Spaces is S3-compatible, so you use the same @aws-sdk/client-s3 package
that DigitalOcean recommends — just point it at your
Spaces region:
import { S3Client, GetObjectCommand } from "@aws-sdk/client-s3";
import { getSignedUrl } from "@aws-sdk/s3-request-presigner";
// Point the S3 client at your Spaces region
const s3 = new S3Client({
region: "nyc3",
endpoint: "https://nyc3.digitaloceanspaces.com",
credentials: {
accessKeyId: DO_SPACES_KEY,
secretAccessKey: DO_SPACES_SECRET,
},
});
// Generate a presigned URL (valid for 15 minutes)
const presignedUrl = await getSignedUrl(
s3,
new GetObjectCommand({ Bucket: "my-space", Key: "uploads/document.pdf" }),
{ expiresIn: 900 }
);
// Scan the file
const response = await fetch(`https://${API_URL}/v1.0/scans`, {
method: "POST",
headers: {
"Authorization": `Bearer ${API_TOKEN}`,
"Content-Type": "application/json",
},
body: JSON.stringify({ url: presignedUrl }),
});
const result = await response.json();
if (result.status === "found") {
console.log("Malware detected:", result.matches);
// Delete or quarantine the object
}
The S3 compatibility means the same SDK, the same presigned URL flow, and the same scanning integration works across Spaces and S3. If you're using both, the only difference is the endpoint.

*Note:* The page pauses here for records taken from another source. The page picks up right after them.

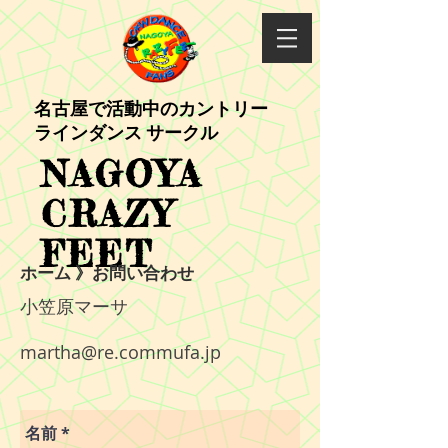
​名古屋で活動中のカントリー
ラインダンス サークル
NAGOYA
CRAZY
FEET
ホーム
》お問い合わせ
小笠原マーサ
martha@re.commufa.jp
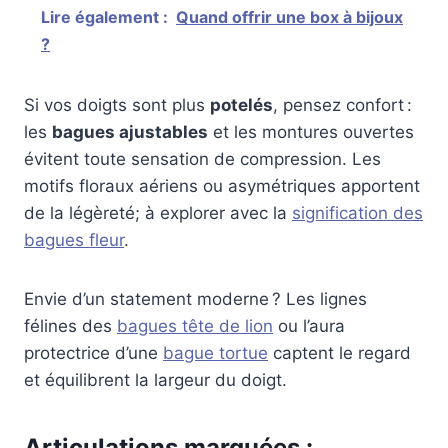
Lire également :
Quand offrir une box à bijoux
?
Si vos doigts sont plus
potelés
, pensez confort :
les
bagues ajustables
et les montures ouvertes
évitent toute sensation de compression. Les
motifs floraux aériens ou asymétriques apportent
de la légèreté; à explorer avec la
signification des
bagues fleur
.
Envie d’un statement moderne ? Les lignes
félines des
bagues tête de lion
ou l’aura
protectrice d’une
bague tortue
captent le regard
et équilibrent la largeur du doigt.
Articulations marquées :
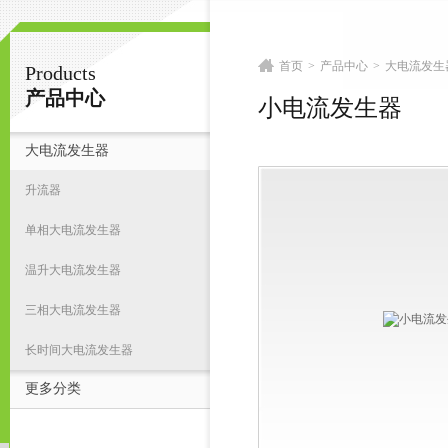
首页
>
产品中心
>
大电流发生
Products
扬州志力电气科技有限公司/扬州高压测试仪
产品中心
小电流发生器
大电流发生器
首
升流器
单相大电流发生器
温升大电流发生器
三相大电流发生器
长时间大电流发生器
更多分类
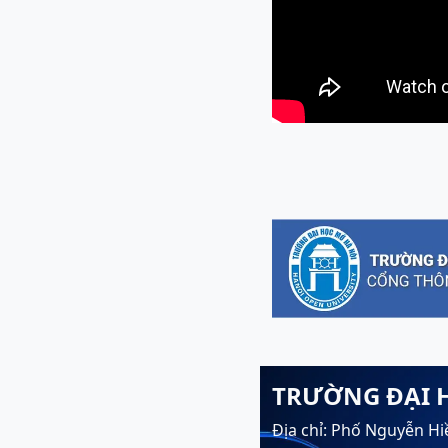
TRƯỜNG ĐẠI 
Địa chỉ: Phố Nguyễn Hi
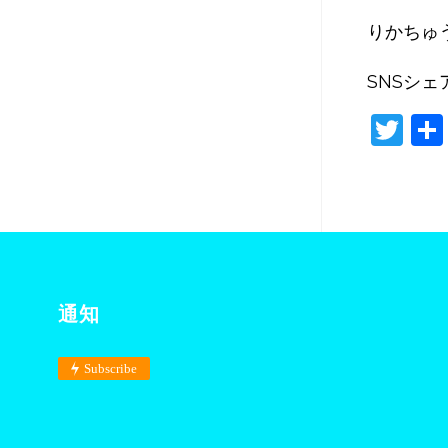
りかちゅ
SNSシェ
T
w
itt
er
通知
Subscribe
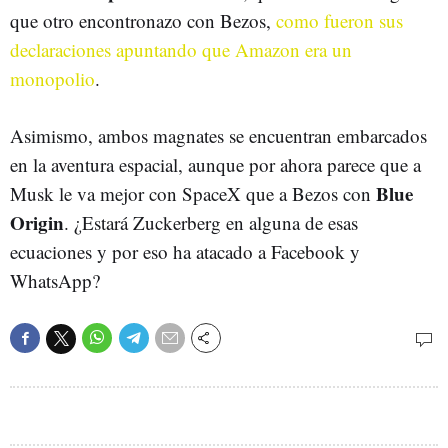
que otro encontronazo con Bezos,
como fueron sus
declaraciones apuntando que Amazon era un
monopolio
.
Asimismo, ambos magnates se encuentran embarcados
en la aventura espacial, aunque por ahora parece que a
Blue
Musk le va mejor con SpaceX que a Bezos con
Origin
. ¿Estará Zuckerberg en alguna de esas
ecuaciones y por eso ha atacado a Facebook y
WhatsApp?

Going Async: The Recommended Approach
The example above blocks while the scan runs. For production, use async scanning with callbacks so your application isn't waiting on scan results.
- File arrives in Spaces (via your app or direct upload)
- Your application generates a presigned URL and kicks off an async scan
- AttachmentScanner fetches the file and scans it
- When the scan completes, AttachmentScanner POSTs the result to your callback URL
- Your callback handler deletes the file, tags it, or moves it to a clean bucket
// Kick off an async scan with a callback
async function scanSpacesObject(bucket: string, key: string) {
const presignedUrl = await getSignedUrl(
s3,
new GetObjectCommand({ Bucket: bucket, Key: key }),
{ expiresIn: 900 }
);
const response = await fetch(`https://${API_URL}/v1.0/scans`, {
method: "POST",
headers: {
"Authorization": `Bearer ${API_TOKEN}`,
"Content-Type": "application/json",
},
body: JSON.stringify({
url: presignedUrl,
callback: "https://your-app.com/webhooks/scan-complete",
async: true,
}),
});
return response.json();
}
// Callback handler
async function handleScanCallback(req, res) {
const result = req.body;
if (result.status === "ok") {
// File is clean — mark it as available
await markAsScanned(result.url);
} else if (result.status === "found") {
await deleteFromSpaces(result.url);
await notifyAdmin(result);
} else if (result.status === "warning") {
await flagForReview(result.url, result.matches);
}
return res.status(200).end();
}
For a full walkthrough of sync vs async scanning, staging areas, and
handling the warning status, see our
complete guide to scanning user uploads.
Where to Trigger Scans
Spaces keeps things simple — there's no event notification system to configure. Instead, you trigger scans directly from your application code, which gives you full control over when and how scanning happens. The two common patterns:
In your upload handler — right after your app writes the file to Spaces, generate a presigned URL and kick off a scan. This is the most common pattern and works well when all uploads go through your application.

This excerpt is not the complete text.